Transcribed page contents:
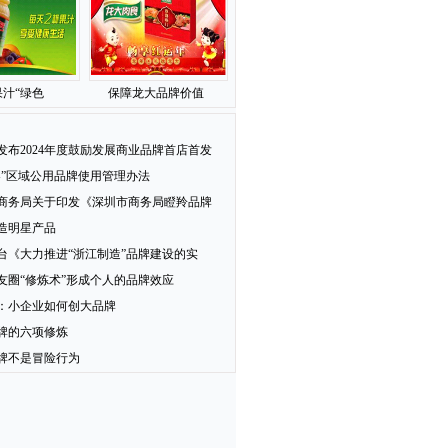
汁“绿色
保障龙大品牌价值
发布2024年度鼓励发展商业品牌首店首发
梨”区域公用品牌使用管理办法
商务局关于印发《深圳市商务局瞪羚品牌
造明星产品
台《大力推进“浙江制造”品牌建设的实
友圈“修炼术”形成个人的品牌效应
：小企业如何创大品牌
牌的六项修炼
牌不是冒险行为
* * *
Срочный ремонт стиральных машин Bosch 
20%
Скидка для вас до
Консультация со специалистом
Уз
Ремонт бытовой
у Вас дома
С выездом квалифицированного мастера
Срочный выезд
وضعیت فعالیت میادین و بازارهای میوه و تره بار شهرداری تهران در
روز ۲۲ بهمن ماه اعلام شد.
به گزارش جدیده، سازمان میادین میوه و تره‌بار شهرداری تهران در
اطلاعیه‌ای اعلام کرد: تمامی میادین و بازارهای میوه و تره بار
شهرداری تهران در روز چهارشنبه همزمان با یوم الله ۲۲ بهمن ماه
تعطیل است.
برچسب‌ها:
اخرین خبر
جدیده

Try it ->
Return the lines above that include the string "میادین".

Written solution ->
وضعیت فعالیت میادین و بازارهای میوه و تره بار شهرداری تهران در
به گزارش جدیده، سازمان میادین میوه و تره‌بار شهرداری تهران در
اطلاعیه‌ای اعلام کرد: تمامی میادین و بازارهای میوه و تره بار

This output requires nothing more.